*INSTRUCTIONS TO FOLLOW*: Using the listing below, give again exactly the lines from the line with "manufacturer of medical" to the line with "They have modern", inclusive, without the pictures.

----- DATA TO EXAMINE -----

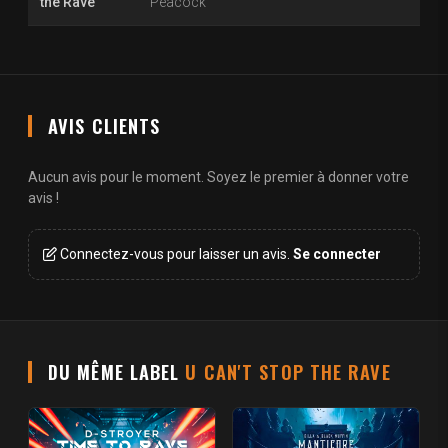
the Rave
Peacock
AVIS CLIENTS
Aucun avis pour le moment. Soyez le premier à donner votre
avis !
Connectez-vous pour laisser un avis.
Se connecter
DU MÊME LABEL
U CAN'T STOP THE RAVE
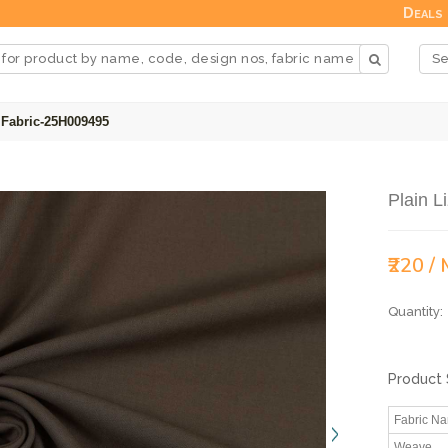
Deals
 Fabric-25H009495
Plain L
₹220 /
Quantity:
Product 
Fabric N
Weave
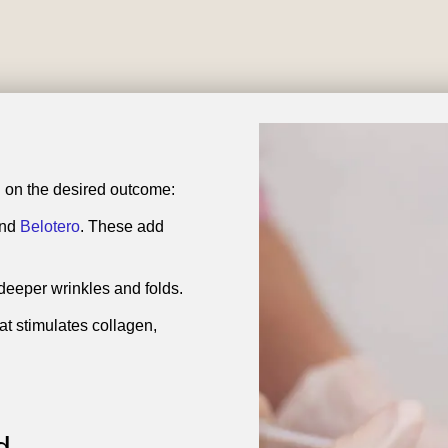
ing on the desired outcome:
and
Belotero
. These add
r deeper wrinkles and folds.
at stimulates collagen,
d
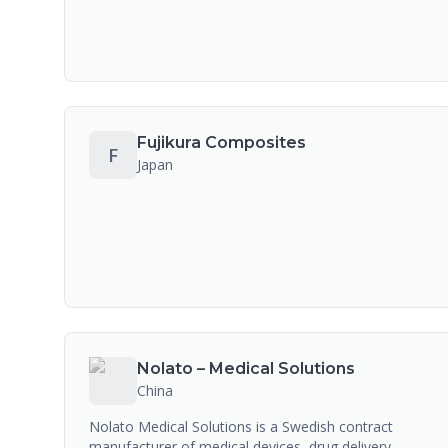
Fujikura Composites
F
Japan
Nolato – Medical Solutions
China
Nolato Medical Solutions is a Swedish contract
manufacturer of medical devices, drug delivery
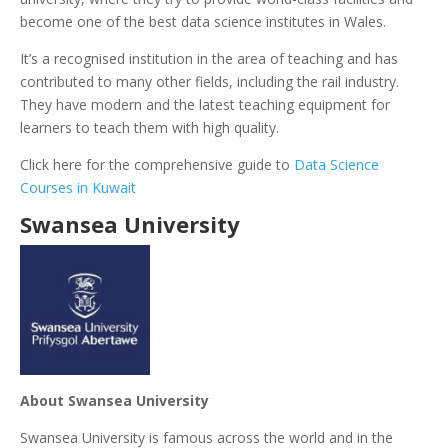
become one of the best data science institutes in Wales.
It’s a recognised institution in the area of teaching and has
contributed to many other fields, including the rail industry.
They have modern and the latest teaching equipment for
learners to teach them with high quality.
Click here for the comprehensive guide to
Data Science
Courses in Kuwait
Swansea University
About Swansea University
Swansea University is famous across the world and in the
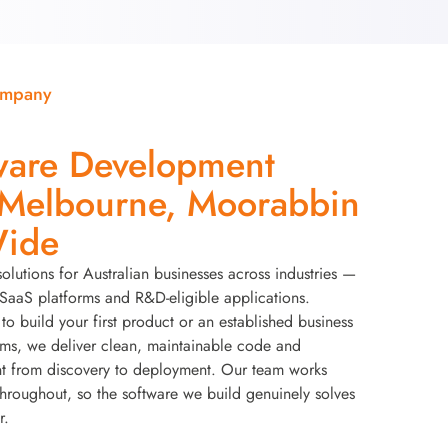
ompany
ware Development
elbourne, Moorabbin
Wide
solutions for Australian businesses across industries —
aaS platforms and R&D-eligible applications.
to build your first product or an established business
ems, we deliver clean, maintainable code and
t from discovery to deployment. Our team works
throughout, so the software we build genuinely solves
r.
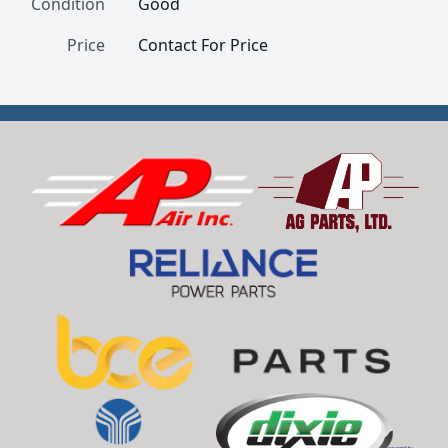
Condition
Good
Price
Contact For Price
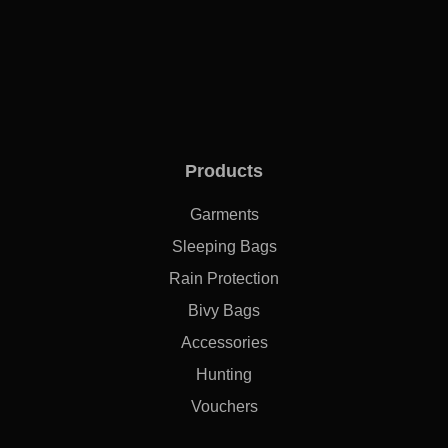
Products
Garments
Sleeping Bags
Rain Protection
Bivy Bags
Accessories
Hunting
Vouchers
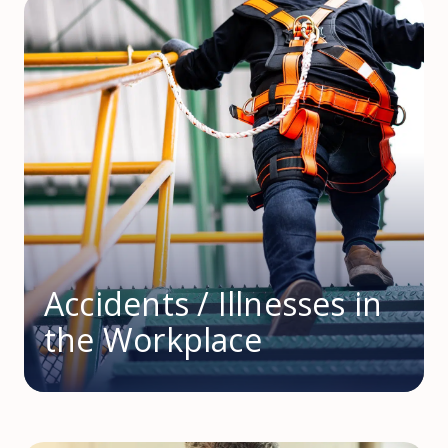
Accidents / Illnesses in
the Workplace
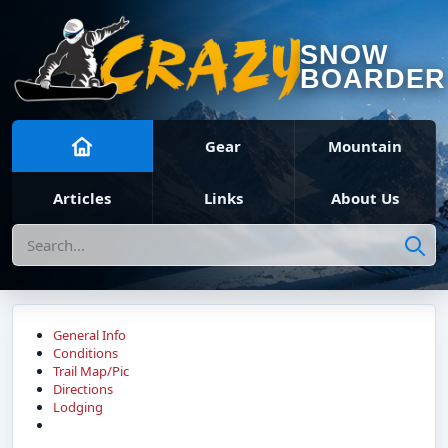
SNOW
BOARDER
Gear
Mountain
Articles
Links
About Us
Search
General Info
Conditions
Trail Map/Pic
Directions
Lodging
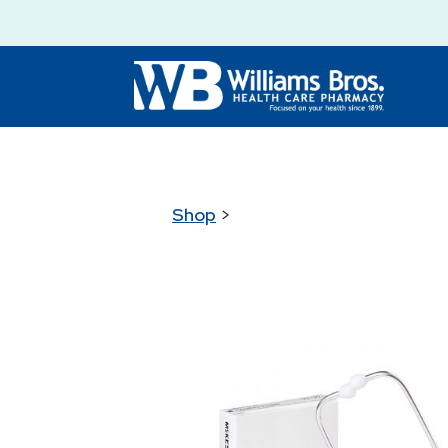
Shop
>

-----
----- DATA TO EXAMINE -----

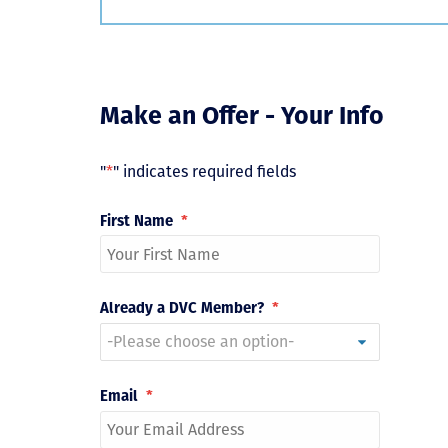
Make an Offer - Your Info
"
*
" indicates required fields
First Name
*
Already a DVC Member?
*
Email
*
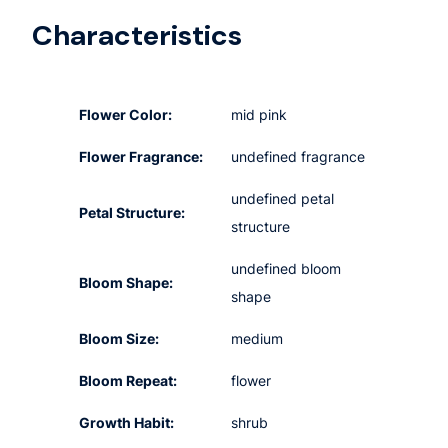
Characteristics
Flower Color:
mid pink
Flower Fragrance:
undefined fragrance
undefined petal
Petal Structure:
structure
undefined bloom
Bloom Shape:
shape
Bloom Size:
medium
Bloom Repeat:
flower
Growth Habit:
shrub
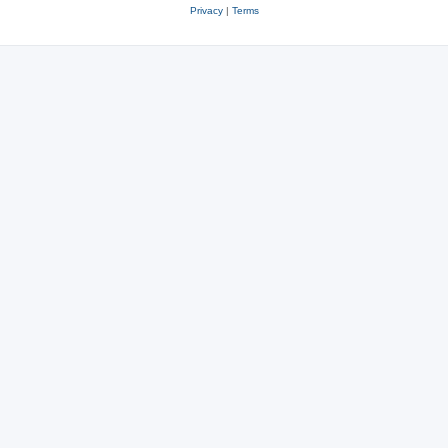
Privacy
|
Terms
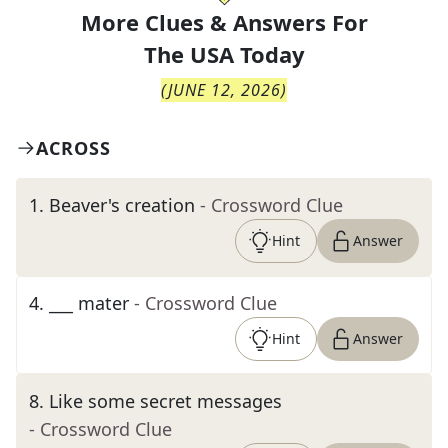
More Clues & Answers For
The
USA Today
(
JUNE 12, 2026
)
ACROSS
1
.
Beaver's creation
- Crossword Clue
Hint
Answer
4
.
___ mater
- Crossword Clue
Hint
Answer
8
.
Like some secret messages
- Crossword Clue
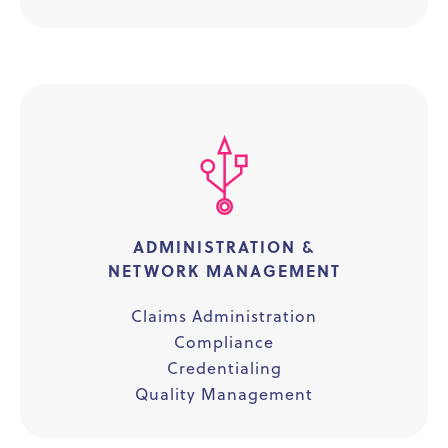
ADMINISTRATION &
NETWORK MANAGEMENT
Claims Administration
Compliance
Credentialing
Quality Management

-----

*OUTPUT OF THE EXERCISE*:
manufacturer of medical devices, drug delivery
become one of the best data science institutes in Wales.
It’s a recognised institution in the area of teaching and has
contributed to many other fields, including the rail industry.
They have modern and the latest teaching equipment for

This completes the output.